Just think about it. Humans are way smarter than ChatGPT and we don’t require the energy of a small country and petabytes of all the world’s information to solve simple logical puzzles, just a hot pocket and a glass of water. There is clearly an issue in how we are training things and not the lack of data. We have plenty of data. Recent breakthroughs have come in finding more clever ways to use the data rather than just piling on more and more data.
For example, many models have recently adopted reasoning techniques, so rather than simply spitting out an answer it generates an internal dialog prior to generating the answer, it “thinks” about the problem for a bit. These reasoning models perform way better on complex questions. OpenAI first invented the technique but kept it under lock and key, and the smaller company DeepSeek managed to replicate it and made their methods open source for everyone, and then Alibaba put it into their Qwen model in a new model they call QwQ which dropped recently and performs almost as well as ChatGPT 4 on some benchmarks yet can be run on consumer-end hardware with as little as 24GB of VRAM.
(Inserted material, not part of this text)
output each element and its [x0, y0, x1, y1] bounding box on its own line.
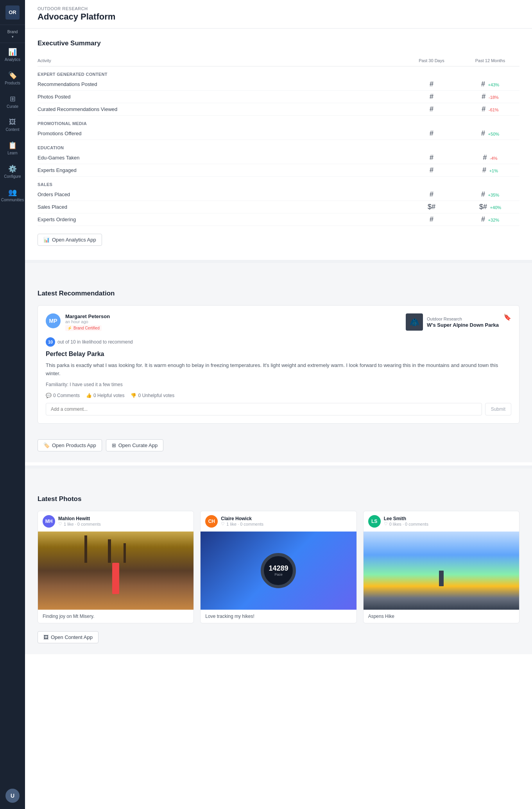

All the major breakthroughs happening recently are coming from not having more data but using the data in more clever ways. Just recently a diffusion LLM dropped which creates text output but borrows the same techniques used in image generation, so rather than doing it character-by-character it outputs a random sequence of characters all at once and continually refines it until it makes sense. This technique is used with images because uncompressed images take up megabytes of data while LLM outputs only output a few kilobytes in a response, so it would just be too slow to use the same method for image generation, yet by applying the image generation method to do what LLMs do it makes it produce reasonable outputs faster than any traditional LLM.
This is a breakthrough that just happened, here’s an IBM article on it from 3 days ago!
https://www.ibm.com/think/news/diffusion-models-llms
The breakthroughs are really not happening in huge data collection right now. Companies will still steal all your data because big data collection is still profitable to sell to advetisers, but it’s not at the heart of the AI revolution right now. That is coming from computer science geniuses who cleverly figure out how to use the data in more effective ways.
Personally I think general knowledge is kind of a useless metric because you’re not really developing “intelligence” at that point just a giant dictionary, and of course bigger models will always score better because they are bigger. In some sense training an ANN is kinda like a compression algorithm of a ton of knowledge, so the bigger the parameters the less lossy the compression it is, the more it knows. But having an absurd amount of knowledge isn’t what makes humans intelligent, most humans know very little, it’s problem solving. If we have a problem solving machine as intelligent as a human we can just give it access to the internet for that information. Making it bigger with more general knowledge, imo, isn’t genuine “progress” in intelligence. The recent improvements by adding reasoning is a better example of genuine improvements to intelligence.
These bigger models are only scoring better because they have just memorized so much they have seen similar questions before. Genuine improvements to intelligence and progress in this field come when people figure out how to improve the results without more data. These massive models already have more data than ever human could ever have access to in hundreds of lifetimes. If they aren’t beating humans on every single test with that much data then clearly there is something else wrong.